Antioch resident to go on Honor Flight
For Norman Goone, reminiscing about his time as a soldier in World War II is filled with good and bad memories.
Whether it was his humorous first day of enlistment into the Army or the hardships he faced during the Battle of Okinawa, it was a time the 84-year-old Antioch man can’t forget.
And when Goone leaves Tuesday, June 7, on an Honor Flight Chicago trip to Washington, D.C., to see the war memorials, he expects many of those memories to come flooding back.
Still fresh in his mind is his first memory of the service.
“They asked me when I was drafted, ‘Do you want Army or Navy?’ So I was thinking to myself, ‘Well, the Navy eats good, sleeps clean, I’ll take the Navy,’” Goone said with gleam in his eye. “And he said, ‘Hold out your hand,’ and he stamps Army. And I said, ‘Excuse me, I asked for Navy’. He says, ‘I know, but you’re getting the Army’. I said, ‘Well, why did you ask?’ He said, ‘We gotta ask.’”
There were plenty of bad memories, too, including fighting in the Pacific on the island of Okinawa, where thousands of soldiers were killed.
“I was in Okinawa and it was not too pleasant. I was lucky to come home alive, actually. It was a pretty big battle,” he said.
Goone was just 18 when he went to war. He served a part of the Seventh Infantry Division for a little more than two years.
His trip to Washington will include visits to the World War II, Lincoln, Korean and Vietnam memorials. If time allows, he and the other veterans on the trip also will have the opportunity to visit the Smithsonian National Air and Space Museum.
The all-expense-paid trip is courtesy of Honor Flight Chicago, a nonprofit organization started in February 2008 that has brought more than 2,100 veterans to Washington.

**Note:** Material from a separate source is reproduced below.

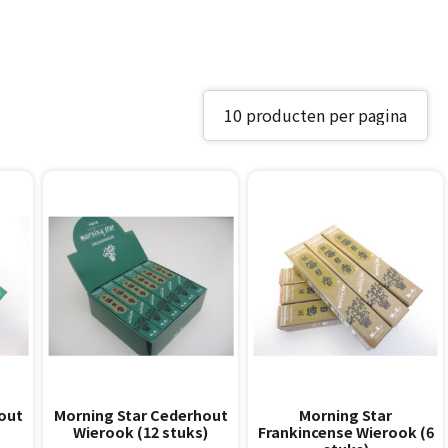
out
Morning Star Cederhout
Morning Star
Wierook (12 stuks)
Frankincense Wierook (6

Goone is a retired insurance agent and broker of 52 years at his own agency called Goone Insurance Agency. A woman Goone worked with told him about the Honor Flight program and gave him the phone number to call.

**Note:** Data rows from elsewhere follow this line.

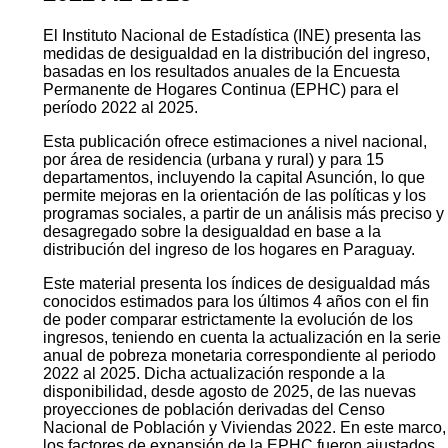
El Instituto Nacional de Estadística (INE) presenta las
medidas de desigualdad en la distribución del ingreso,
basadas en los resultados anuales de la Encuesta
Permanente de Hogares Continua (EPHC) para el
período 2022 al 2025.
Esta publicación ofrece estimaciones a nivel nacional,
por área de residencia (urbana y rural) y para 15
departamentos, incluyendo la capital Asunción, lo que
permite mejoras en la orientación de las políticas y los
programas sociales, a partir de un análisis más preciso y
desagregado sobre la desigualdad en base a la
distribución del ingreso de los hogares en Paraguay.
Este material presenta los índices de desigualdad más
conocidos estimados para los últimos 4 años con el fin
de poder comparar estrictamente la evolución de los
ingresos, teniendo en cuenta la actualización en la serie
anual de pobreza monetaria correspondiente al periodo
2022 al 2025. Dicha actualización responde a la
disponibilidad, desde agosto de 2025, de las nuevas
proyecciones de población derivadas del Censo
Nacional de Población y Viviendas 2022. En este marco,
los factores de expansión de la EPHC fueron ajustados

A few months later, he was chosen to make the trip.
“I’m feeling pretty good about it,” he said. “It is really something else that is different than most things, and I’m really looking forward to it.”

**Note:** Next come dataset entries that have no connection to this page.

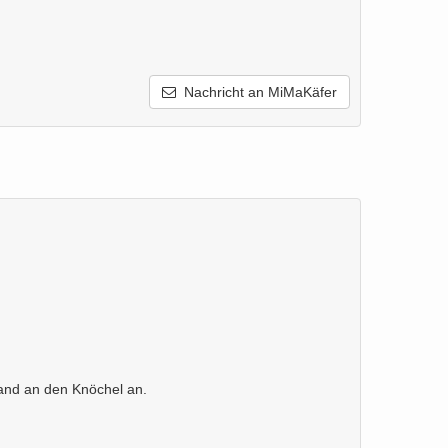
Nachricht an MiMaKäfer
and an den Knöchel an.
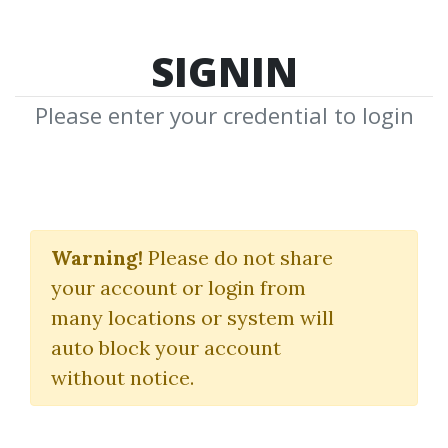
SIGNIN
Please enter your credential to login
Xuất Tinh Theo
Warning!
Please do not share
Ý Muốn
your account or login from
many locations or system will
Download Shared Media from
auto block your account
Author/Publisher Xuất Tinh Theo Ý
without notice.
Muốn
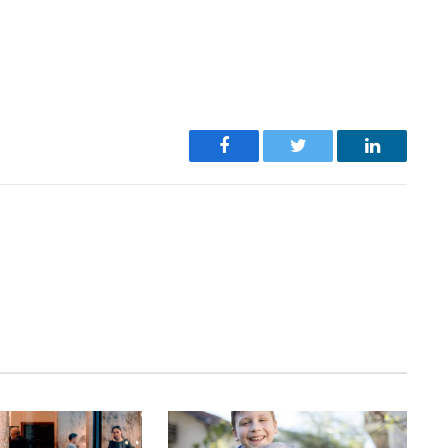
Facebook
Twitter
LinkedIn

He’s also looking forward to making new friends and meeting old ones on the trip.
“I will probably be friends with everybody before it’s over,” Goone said.
About 97 veterans will attend the June 7 trip to Washington, D.C., which normally turns out to be a moving day, organizers say.
“I call a plethora of the vets after the flight,” said Jody Kopsky, vice president of Honor Flight Chicago. “We have people tell us short of the day they got married and the birth of their children, that it’s the best day of their lives. So it’s a big deal.”